EXERCISE
Without including any picture, transcribe the entries below word for word.

INPUT
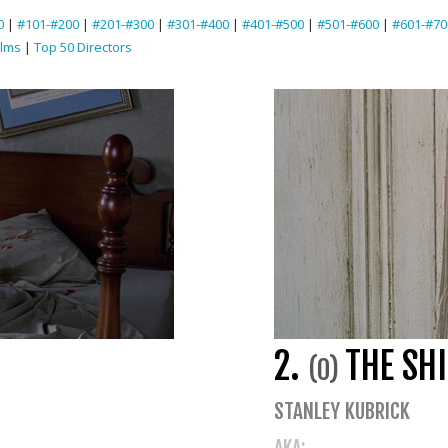
0
|
#101-#200
|
#201-#300
|
#301-#400
|
#401-#500
|
#501-#600
|
#601-#70
ilms
|
Top 50 Directors
2.
THE SH
(0)
STANLEY KUBRICK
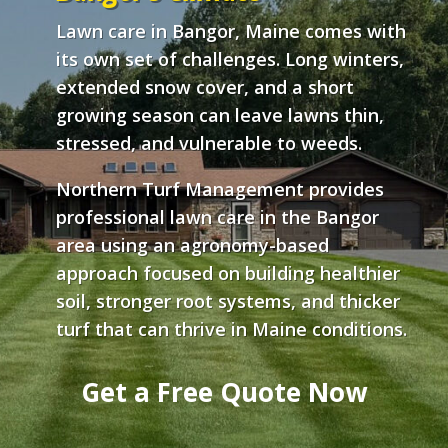
Lawn care in Bangor, Maine comes with
its own set of challenges. Long winters,
extended snow cover, and a short
growing season can leave lawns thin,
stressed, and vulnerable to weeds.
Northern Turf Management provides
professional lawn care in the Bangor
area using an agronomy-based
approach focused on building healthier
soil, stronger root systems, and thicker
turf that can thrive in Maine conditions.
Get a Free Quote Now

SOLUTION FOR THIS PROBLEM
0
|
#101-#200
|
#201-#300
|
#301-#400
|
#401-#500
|
#501-#600
|
#601-#70
ilms
|
Top 50 Directors
2.
THE SH
(0)
STANLEY KUBRICK
Lawn care in Bangor, Maine comes with
its own set of challenges. Long winters,
extended snow cover, and a short
growing season can leave lawns thin,
stressed, and vulnerable to weeds.
Northern Turf Management provides
professional lawn care in the Bangor
area using an agronomy-based
approach focused on building healthier
soil, stronger root systems, and thicker
turf that can thrive in Maine conditions.
Get a Free Quote Now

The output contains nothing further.